Before dystonia I was happy and healthy. However in 2016, I lost the ability to walk and talk. My cognitive skills deteriorated, I became incontinent and non-verbal. My mind was just blank, and I didn’t know what was happening around me.

I struggle to remember my time in hospital, but what I can remember is faces and bright lights. At first doctors were baffled by my mystery illness, I was even filmed for medical research for universities around the world. I had so many scans, tests and assessments but everything came back normal. I was also seen by a specialist team from Great Ormond Street. I spent many months in hospital and was eventually diagnosed with FND (Functional Neurological Disorder). A few weeks after being discharged from hospital, at age 13, my neurologist and paediatrician diagnosed me with dystonia.

I suffered from dystonic posture and muscle contractions. My head was on my knees, I couldn’t sit up and my whole body became stiff. I was offered a specialist wheelchair, but this didn’t last long due to my deteriorating posture. My hands were clenched and feet were turned inwards, I couldn’t tolerate shoes. My body was unable to tolerate physio. Unfortunately, things then took a turn for the worse and I became bedridden - the only place I felt comfortable was my hospital bed. I was bedridden for three years and I felt so uncomfortable all the time. 

“At my worst, having dystonia was like being awake in a body that had stopped working. It’s been a long, hard battle relearning how to do things my body used to take for granted.”

When I was bedridden, I needed 24-hour care and I couldn’t do anything for myself. I was given splints for my hands and feet but couldn’t tolerate them either - I felt trapped inside my own body. It was painful and very isolating.

There’s been times my dystonia symptoms weren’t understood due to lack of understanding which is why raising awareness about dystonia is so important. Eventually after three long years my dystonia started to improve. I slowly learned how to sit up again and my body didn’t feel so stiff anymore. When I was no longer bedridden, I had a few hydrotherapy sessions which helped me to relax.
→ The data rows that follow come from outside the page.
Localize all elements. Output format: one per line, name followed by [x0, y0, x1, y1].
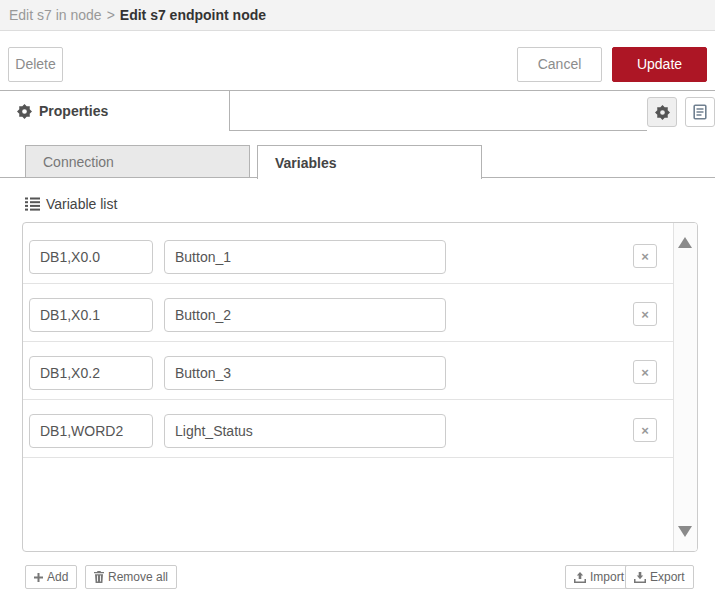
- export-button[interactable]: Export: [625, 565, 694, 589]
- edit-properties-button[interactable]: [647, 97, 677, 127]
- cancel-button[interactable]: Cancel: [517, 47, 602, 82]
- variable-row: ×: [23, 284, 673, 342]
- variable-name-input[interactable]: [164, 240, 446, 274]
- download-icon: [634, 572, 646, 583]
- tab-connection[interactable]: Connection: [25, 145, 250, 178]
- variable-address-input[interactable]: [29, 414, 153, 448]
- variable-address-input[interactable]: [29, 240, 153, 274]
- tab-variables[interactable]: Variables: [257, 145, 482, 179]
- variable-list-container: × × × ×: [22, 222, 698, 552]
- scroll-down-icon[interactable]: [678, 526, 692, 537]
- upload-icon: [574, 572, 586, 583]
- variable-list-heading: Variable list: [25, 196, 117, 212]
- variable-row: ×: [23, 400, 673, 458]
- close-icon: ×: [641, 365, 649, 380]
- list-icon: [25, 197, 40, 211]
- remove-all-button-label: Remove all: [108, 570, 168, 584]
- variable-name-input[interactable]: [164, 414, 446, 448]
- remove-row-button[interactable]: ×: [633, 244, 657, 268]
- close-icon: ×: [641, 249, 649, 264]
- update-button[interactable]: Update: [612, 47, 707, 82]
- variable-address-input[interactable]: [29, 298, 153, 332]
- trash-icon: [94, 571, 104, 583]
- add-button[interactable]: Add: [25, 565, 77, 589]
- variable-address-input[interactable]: [29, 356, 153, 390]
- gear-icon: [17, 104, 32, 119]
- properties-bar: Properties: [0, 90, 715, 131]
- gear-icon: [655, 105, 670, 120]
- variable-row: ×: [23, 342, 673, 400]
- variable-name-input[interactable]: [164, 298, 446, 332]
- properties-bar-divider: [230, 130, 647, 131]
- breadcrumb: Edit s7 in node>Edit s7 endpoint node: [0, 0, 715, 31]
- delete-button[interactable]: Delete: [8, 47, 63, 82]
- file-text-icon: [693, 104, 707, 120]
- breadcrumb-separator: >: [107, 7, 115, 23]
- properties-tab: Properties: [0, 91, 230, 131]
- remove-all-button[interactable]: Remove all: [85, 565, 177, 589]
- scrollbar[interactable]: [673, 223, 697, 551]
- tab-variables-label: Variables: [275, 155, 337, 171]
- export-button-label: Export: [650, 570, 685, 584]
- edit-description-button[interactable]: [685, 97, 715, 127]
- properties-tab-label: Properties: [39, 103, 108, 119]
- variable-list-label: Variable list: [46, 196, 117, 212]
- plus-icon: [34, 573, 43, 582]
- close-icon: ×: [641, 423, 649, 438]
- import-button-label: Import: [590, 570, 624, 584]
- breadcrumb-parent: Edit s7 in node: [9, 7, 102, 23]
- remove-row-button[interactable]: ×: [633, 302, 657, 326]
- close-icon: ×: [641, 307, 649, 322]
- remove-row-button[interactable]: ×: [633, 418, 657, 442]
- add-button-label: Add: [47, 570, 68, 584]
- scroll-up-icon[interactable]: [678, 237, 692, 248]
- import-button[interactable]: Import: [565, 565, 633, 589]
- variable-name-input[interactable]: [164, 356, 446, 390]
- breadcrumb-current: Edit s7 endpoint node: [120, 7, 266, 23]
- remove-row-button[interactable]: ×: [633, 360, 657, 384]
- variable-rows: × × × ×: [23, 226, 673, 458]
- variable-row: ×: [23, 226, 673, 284]
- tab-connection-label: Connection: [43, 154, 114, 170]
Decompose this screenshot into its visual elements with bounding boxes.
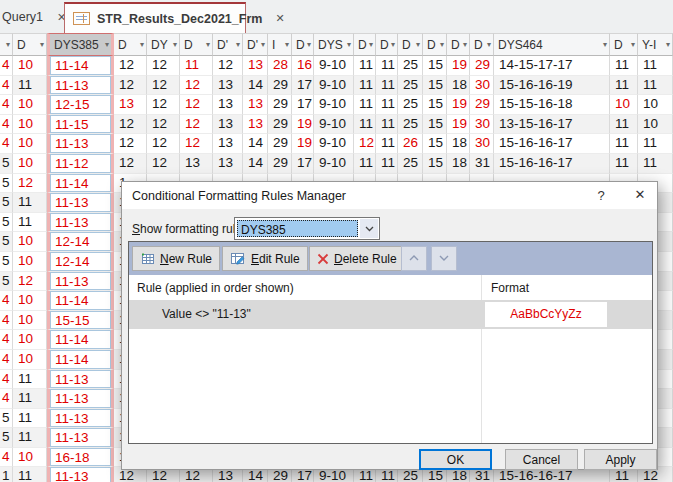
grid-cell[interactable]: 4 (0, 311, 13, 331)
grid-cell[interactable]: 11-13 (47, 213, 114, 233)
grid-cell[interactable]: 12 (147, 76, 180, 96)
grid-cell[interactable]: 5 (0, 252, 13, 272)
grid-cell[interactable]: 11-14 (47, 330, 114, 350)
grid-cell[interactable]: 17 (292, 76, 314, 96)
grid-cell[interactable]: 1 (0, 467, 13, 482)
grid-cell[interactable]: 14 (243, 76, 268, 96)
column-header-DYS385[interactable]: DYS385▾ (47, 33, 114, 56)
grid-cell[interactable]: 11 (376, 154, 398, 174)
column-header-D'[interactable]: D'▾ (243, 33, 268, 56)
grid-cell[interactable]: 10 (13, 56, 47, 76)
grid-cell[interactable]: 13-15-16-17 (494, 115, 610, 135)
grid-cell[interactable]: 11 (354, 154, 376, 174)
grid-cell[interactable]: 11 (13, 467, 47, 482)
grid-cell[interactable]: 4 (0, 76, 13, 96)
grid-cell[interactable]: 29 (268, 95, 292, 115)
grid-cell[interactable]: 15-16-16-17 (494, 134, 610, 154)
grid-cell[interactable]: 13 (213, 95, 243, 115)
grid-cell[interactable]: 4 (0, 115, 13, 135)
grid-cell[interactable]: 12 (180, 115, 213, 135)
close-icon[interactable]: ✕ (631, 187, 649, 205)
grid-cell[interactable]: 15 (423, 115, 447, 135)
grid-cell[interactable]: 11 (610, 115, 638, 135)
filter-dropdown-icon[interactable]: ▾ (285, 40, 289, 49)
grid-cell[interactable]: 9-10 (314, 115, 354, 135)
grid-cell[interactable]: 11 (610, 76, 638, 96)
grid-cell[interactable]: 11 (376, 76, 398, 96)
column-header-D[interactable]: D▾ (292, 33, 314, 56)
grid-cell[interactable]: 11-13 (47, 370, 114, 390)
grid-cell[interactable]: 11 (354, 95, 376, 115)
grid-cell[interactable]: 4 (0, 56, 13, 76)
filter-dropdown-icon[interactable]: ▾ (40, 40, 44, 49)
apply-button[interactable]: Apply (584, 449, 657, 470)
grid-cell[interactable]: 4 (0, 330, 13, 350)
grid-cell[interactable]: 25 (398, 154, 423, 174)
grid-cell[interactable]: 12 (147, 154, 180, 174)
grid-cell[interactable]: 13 (243, 115, 268, 135)
grid-cell[interactable]: 12 (114, 134, 147, 154)
grid-cell[interactable]: 11 (13, 76, 47, 96)
grid-cell[interactable]: 10 (13, 95, 47, 115)
grid-cell[interactable]: 28 (268, 56, 292, 76)
grid-cell[interactable]: 29 (268, 154, 292, 174)
filter-dropdown-icon[interactable]: ▾ (140, 40, 144, 49)
grid-cell[interactable]: 11 (610, 56, 638, 76)
column-header-D[interactable]: D▾ (447, 33, 470, 56)
grid-cell[interactable]: 13 (213, 154, 243, 174)
grid-cell[interactable]: 10 (13, 330, 47, 350)
dialog-titlebar[interactable]: Conditional Formatting Rules Manager ? ✕ (122, 182, 657, 209)
column-header-Y-I[interactable]: Y-I▾ (638, 33, 673, 56)
column-header-edge[interactable]: ▾ (0, 33, 13, 56)
grid-cell[interactable]: 12 (114, 76, 147, 96)
column-header-D[interactable]: D▾ (13, 33, 47, 56)
grid-cell[interactable]: 26 (398, 134, 423, 154)
grid-cell[interactable]: 18 (447, 134, 470, 154)
grid-cell[interactable]: 29 (268, 134, 292, 154)
column-header-D[interactable]: D▾ (376, 33, 398, 56)
grid-cell[interactable]: 11-14 (47, 350, 114, 370)
column-header-D'[interactable]: D'▾ (213, 33, 243, 56)
field-select[interactable]: DYS385 (234, 217, 380, 240)
grid-cell[interactable]: 30 (470, 76, 494, 96)
grid-cell[interactable]: 19 (447, 56, 470, 76)
filter-dropdown-icon[interactable]: ▾ (631, 40, 635, 49)
grid-cell[interactable]: 5 (0, 409, 13, 429)
grid-cell[interactable]: 14-15-17-17 (494, 56, 610, 76)
grid-cell[interactable]: 5 (0, 193, 13, 213)
ok-button[interactable]: OK (419, 449, 492, 470)
grid-cell[interactable]: 11-13 (47, 76, 114, 96)
grid-cell[interactable]: 11 (376, 95, 398, 115)
grid-cell[interactable]: 18 (447, 154, 470, 174)
grid-cell[interactable]: 13 (213, 134, 243, 154)
filter-dropdown-icon[interactable]: ▾ (487, 40, 491, 49)
tab-str-results-close-icon[interactable]: ✕ (275, 12, 284, 25)
filter-dropdown-icon[interactable]: ▾ (6, 40, 10, 49)
rule-row[interactable]: Value <> "11-13" AaBbCcYyZz (129, 300, 652, 329)
grid-cell[interactable]: 9-10 (314, 76, 354, 96)
move-rule-up-button[interactable] (401, 246, 427, 271)
grid-cell[interactable]: 10 (638, 95, 673, 115)
grid-cell[interactable]: 12 (114, 115, 147, 135)
grid-cell[interactable]: 10 (638, 115, 673, 135)
grid-cell[interactable]: 29 (268, 76, 292, 96)
column-header-DYS[interactable]: DYS▾ (314, 33, 354, 56)
grid-cell[interactable]: 5 (0, 232, 13, 252)
grid-cell[interactable]: 11-13 (47, 428, 114, 448)
grid-cell[interactable]: 25 (398, 95, 423, 115)
grid-cell[interactable]: 18 (447, 76, 470, 96)
filter-dropdown-icon[interactable]: ▾ (347, 40, 351, 49)
grid-cell[interactable]: 12-14 (47, 232, 114, 252)
grid-cell[interactable]: 12 (213, 56, 243, 76)
grid-cell[interactable]: 15-16-16-17 (494, 154, 610, 174)
filter-dropdown-icon[interactable]: ▾ (236, 40, 240, 49)
grid-cell[interactable]: 11-12 (47, 154, 114, 174)
filter-dropdown-icon[interactable]: ▾ (391, 40, 395, 49)
grid-cell[interactable]: 15-15 (47, 311, 114, 331)
grid-cell[interactable]: 11 (13, 389, 47, 409)
grid-cell[interactable]: 11 (13, 409, 47, 429)
grid-cell[interactable]: 12-14 (47, 252, 114, 272)
column-header-D[interactable]: D▾ (398, 33, 423, 56)
grid-cell[interactable]: 12 (147, 134, 180, 154)
column-header-D[interactable]: D▾ (354, 33, 376, 56)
When I was poorly, I formed a special bond with London and the ITV show Loose Women. It was my dream to visit London and to meet the Loose Women, but due to my illness I wasn’t well enough to go.
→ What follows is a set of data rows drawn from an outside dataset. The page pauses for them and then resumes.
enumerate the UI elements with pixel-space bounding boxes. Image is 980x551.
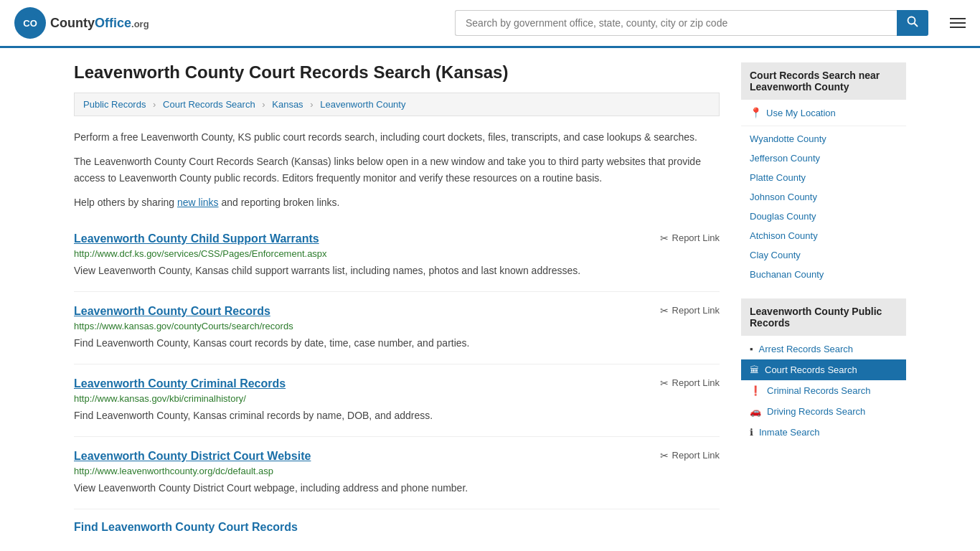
court-icon: 🏛	[750, 364, 759, 375]
result-2-title[interactable]: Leavenworth County Court Records	[74, 305, 270, 318]
jefferson-link[interactable]: Jefferson County	[750, 153, 820, 164]
description-p1: Perform a free Leavenworth County, KS pu…	[74, 129, 720, 145]
report-icon-3: ✂	[660, 377, 669, 389]
douglas-link[interactable]: Douglas County	[750, 211, 816, 222]
result-2-report-label: Report Link	[672, 305, 720, 316]
result-4-header: Leavenworth County District Court Websit…	[74, 450, 720, 463]
breadcrumb-sep-1: ›	[153, 99, 156, 110]
description-p2: The Leavenworth County Court Records Sea…	[74, 154, 720, 186]
court-link[interactable]: Court Records Search	[765, 364, 857, 375]
result-3-report[interactable]: ✂ Report Link	[660, 377, 720, 389]
result-item-3: Leavenworth County Criminal Records ✂ Re…	[74, 364, 720, 437]
main-content: Leavenworth County Court Records Search …	[74, 62, 720, 534]
criminal-link[interactable]: Criminal Records Search	[767, 385, 871, 396]
sidebar-county-jefferson[interactable]: Jefferson County	[741, 149, 906, 168]
logo-text: CountyOffice.org	[50, 16, 149, 31]
sidebar-county-douglas[interactable]: Douglas County	[741, 207, 906, 226]
sidebar-county-buchanan[interactable]: Buchanan County	[741, 265, 906, 284]
breadcrumb-public-records[interactable]: Public Records	[83, 99, 146, 110]
result-1-desc: View Leavenworth County, Kansas child su…	[74, 263, 720, 278]
inmate-link[interactable]: Inmate Search	[759, 427, 820, 438]
result-4-url[interactable]: http://www.leavenworthcounty.org/dc/defa…	[74, 466, 720, 476]
logo[interactable]: CO CountyOffice.org	[14, 7, 149, 39]
result-1-url[interactable]: http://www.dcf.ks.gov/services/CSS/Pages…	[74, 248, 720, 259]
driving-link[interactable]: Driving Records Search	[767, 406, 865, 417]
breadcrumb-kansas[interactable]: Kansas	[272, 99, 303, 110]
wyandotte-link[interactable]: Wyandotte County	[750, 133, 826, 144]
new-links-link[interactable]: new links	[177, 197, 219, 208]
sidebar-county-atchison[interactable]: Atchison County	[741, 226, 906, 245]
sidebar-county-clay[interactable]: Clay County	[741, 245, 906, 265]
use-my-location-link[interactable]: Use My Location	[766, 108, 836, 118]
result-2-header: Leavenworth County Court Records ✂ Repor…	[74, 305, 720, 318]
result-1-title[interactable]: Leavenworth County Child Support Warrant…	[74, 232, 319, 245]
clay-link[interactable]: Clay County	[750, 250, 801, 260]
result-1-report[interactable]: ✂ Report Link	[660, 232, 720, 244]
inmate-icon: ℹ	[750, 427, 753, 438]
use-my-location[interactable]: 📍 Use My Location	[741, 103, 906, 126]
result-4-title[interactable]: Leavenworth County District Court Websit…	[74, 450, 311, 463]
sidebar: Court Records Search near Leavenworth Co…	[741, 62, 906, 534]
johnson-link[interactable]: Johnson County	[750, 192, 817, 202]
description-p3-prefix: Help others by sharing	[74, 197, 177, 208]
logo-icon: CO	[14, 7, 46, 39]
pub-records-heading: Leavenworth County Public Records	[741, 298, 906, 336]
description-p3-suffix: and reporting broken links.	[219, 197, 340, 208]
breadcrumb-sep-3: ›	[310, 99, 313, 110]
site-header: CO CountyOffice.org	[0, 0, 980, 48]
nearby-section: Court Records Search near Leavenworth Co…	[741, 62, 906, 284]
pub-records-inmate[interactable]: ℹ Inmate Search	[741, 422, 906, 443]
pub-records-driving[interactable]: 🚗 Driving Records Search	[741, 401, 906, 422]
result-2-desc: Find Leavenworth County, Kansas court re…	[74, 336, 720, 351]
sidebar-county-wyandotte[interactable]: Wyandotte County	[741, 129, 906, 149]
breadcrumb-leavenworth[interactable]: Leavenworth County	[320, 99, 405, 110]
pub-records-criminal[interactable]: ❗ Criminal Records Search	[741, 380, 906, 401]
breadcrumb-sep-2: ›	[262, 99, 265, 110]
description-p3: Help others by sharing new links and rep…	[74, 194, 720, 210]
search-input[interactable]	[455, 10, 897, 36]
report-icon-2: ✂	[660, 305, 669, 316]
svg-line-3	[915, 24, 918, 27]
report-icon-4: ✂	[660, 450, 669, 461]
search-button[interactable]	[897, 10, 928, 36]
report-icon-1: ✂	[660, 232, 669, 244]
result-item-1: Leavenworth County Child Support Warrant…	[74, 220, 720, 292]
page-container: Leavenworth County Court Records Search …	[60, 48, 920, 548]
pub-records-section: Leavenworth County Public Records ▪ Arre…	[741, 298, 906, 443]
arrest-icon: ▪	[750, 344, 753, 354]
result-4-desc: View Leavenworth County District Court w…	[74, 481, 720, 496]
result-3-desc: Find Leavenworth County, Kansas criminal…	[74, 408, 720, 423]
atchison-link[interactable]: Atchison County	[750, 230, 818, 241]
result-3-title[interactable]: Leavenworth County Criminal Records	[74, 377, 286, 390]
sidebar-county-platte[interactable]: Platte County	[741, 168, 906, 187]
result-item-2: Leavenworth County Court Records ✂ Repor…	[74, 292, 720, 364]
result-3-url[interactable]: http://www.kansas.gov/kbi/criminalhistor…	[74, 393, 720, 404]
arrest-link[interactable]: Arrest Records Search	[759, 344, 854, 354]
result-2-url[interactable]: https://www.kansas.gov/countyCourts/sear…	[74, 321, 720, 331]
svg-text:CO: CO	[23, 18, 37, 29]
result-4-report-label: Report Link	[672, 450, 720, 461]
location-pin-icon: 📍	[750, 107, 762, 118]
result-4-report[interactable]: ✂ Report Link	[660, 450, 720, 461]
breadcrumb-court-records[interactable]: Court Records Search	[163, 99, 255, 110]
buchanan-link[interactable]: Buchanan County	[750, 269, 824, 280]
result-3-report-label: Report Link	[672, 377, 720, 388]
sidebar-county-johnson[interactable]: Johnson County	[741, 187, 906, 207]
menu-button[interactable]	[950, 18, 966, 28]
driving-icon: 🚗	[750, 406, 761, 417]
result-1-report-label: Report Link	[672, 232, 720, 243]
breadcrumb: Public Records › Court Records Search › …	[74, 93, 720, 116]
result-item-4: Leavenworth County District Court Websit…	[74, 437, 720, 509]
find-section-title: Find Leavenworth County Court Records	[74, 509, 720, 534]
pub-records-court[interactable]: 🏛 Court Records Search	[741, 359, 906, 380]
nearby-heading: Court Records Search near Leavenworth Co…	[741, 62, 906, 100]
result-3-header: Leavenworth County Criminal Records ✂ Re…	[74, 377, 720, 390]
search-bar	[455, 10, 928, 36]
result-2-report[interactable]: ✂ Report Link	[660, 305, 720, 316]
pub-records-arrest[interactable]: ▪ Arrest Records Search	[741, 339, 906, 359]
result-1-header: Leavenworth County Child Support Warrant…	[74, 232, 720, 245]
criminal-icon: ❗	[750, 385, 761, 396]
svg-point-2	[908, 17, 915, 24]
page-title: Leavenworth County Court Records Search …	[74, 62, 720, 83]
platte-link[interactable]: Platte County	[750, 172, 806, 183]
When I was well enough, I went to London and have been back many times since. It’s my favourite place and is part of my rehabilitation. The Loose Women heard about my story and sent me a video message, then a few months later I met some of them in person at the show. I’ve now met 15 Loose Women!

Dystonia was life changing for me but I’m now slowly starting to recover and learning to walk again. I was unable to walk for five years but I’m now able to stand again and walk with support which is a huge achievement for me. To this day I still have dystonia but it’s nowhere near as bad as it was.

“Despite my dystonia I’ve never given up hope on achieving my dreams. The impact of having severe dystonia is still felt in my body, but I’m now more determined than ever to not let my dystonia hold me back from doing anything.”